Pelin Çini Yazio: Nisa ile Hayal Etmeyi Hatırladık

Geçenlerde bir tweet attım. ‘Survivor bizi bu hale getiriyorsa seçimleri düşünemiyorum’ diye. 

Bu tweetime birçok kişi katıldığını söyledi. Bir yarışın şampiyon adayları ortasındaki rekabet bizi bu kadar ‘gaza’ getiriyorsa seçim periyodunda toplumsal medyada neler yaşanır merak edenler çoğunluktaydı. 

Ancak ‘Ay ben hiç izlemiyorum’, ‘Aa o program devamı mı ediyor yahu?’ üzere karşılıklar da geldi. Tamam, konutunda TV olmayan beşerler tanıyorum ya da sadece hayatı protesto etmek için gazete okumayan, toplumsal medya kullanmayan beşerler da…

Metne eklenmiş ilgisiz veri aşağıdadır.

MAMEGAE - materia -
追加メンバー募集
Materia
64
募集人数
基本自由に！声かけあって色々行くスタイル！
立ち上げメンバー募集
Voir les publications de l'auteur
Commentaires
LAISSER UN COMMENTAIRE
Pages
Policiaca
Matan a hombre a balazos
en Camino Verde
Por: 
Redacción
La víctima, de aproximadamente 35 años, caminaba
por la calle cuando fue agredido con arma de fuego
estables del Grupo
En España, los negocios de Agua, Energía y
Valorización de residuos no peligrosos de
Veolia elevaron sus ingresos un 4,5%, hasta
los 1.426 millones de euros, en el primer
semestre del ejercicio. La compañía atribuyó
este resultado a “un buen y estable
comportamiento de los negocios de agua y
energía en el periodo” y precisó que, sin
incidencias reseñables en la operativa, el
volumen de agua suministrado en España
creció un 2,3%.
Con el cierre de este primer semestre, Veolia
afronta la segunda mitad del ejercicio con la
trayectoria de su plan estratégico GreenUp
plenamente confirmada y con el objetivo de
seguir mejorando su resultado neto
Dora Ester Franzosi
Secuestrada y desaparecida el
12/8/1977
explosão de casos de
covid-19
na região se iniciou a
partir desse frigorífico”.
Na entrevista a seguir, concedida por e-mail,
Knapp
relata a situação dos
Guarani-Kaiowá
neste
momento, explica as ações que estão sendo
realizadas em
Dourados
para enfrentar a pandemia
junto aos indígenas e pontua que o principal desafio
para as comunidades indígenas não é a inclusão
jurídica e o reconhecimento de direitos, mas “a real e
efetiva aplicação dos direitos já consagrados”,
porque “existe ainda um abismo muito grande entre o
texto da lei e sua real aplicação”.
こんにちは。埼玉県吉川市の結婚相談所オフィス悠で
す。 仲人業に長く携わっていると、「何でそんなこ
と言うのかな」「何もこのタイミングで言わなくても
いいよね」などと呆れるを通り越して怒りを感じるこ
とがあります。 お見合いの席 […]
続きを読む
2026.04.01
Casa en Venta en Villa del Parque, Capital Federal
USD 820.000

Açıkça söyleyeyim: bu karşılıkları samimi bulamadım, bulmuyorum zira Survivor’ın en az siyasi gelişmeler kadar memleket gündemini belirlediğini düşünüyorum.

Bir periyot TV’de magazin programı sunmuş biri olduğumdan da  ‘Ay ben o biçim programları hiiç takip etmem, izlemem’ deyip ‘ünlü’ler hakkında benden daha fazla şey bilen çok insanla  da karşılaştım. Hülasa bunlara karnım tok, yemiyorum. Tamam, benim üzere fanatik bir Survivor izleyicisi olmaya bilirsiniz ama  yarıştan haberdar olmamak da ne bileyim, pek de mümkün değil güya…

Neyse gelelim bu yılın Şampiyonu Nisa’ya. Ben bu dönem müsabakanın hiçbir kısmını kaçırmadım hatta Masterchef bitti ve buraya transfer oldum diyebilirim. O nedenle de tüm yarışmacılar hakkında belirli bir fikre sahibim ve Nisa’nın kupayı  kaldırmasını sevinçle karşılayanlardanım.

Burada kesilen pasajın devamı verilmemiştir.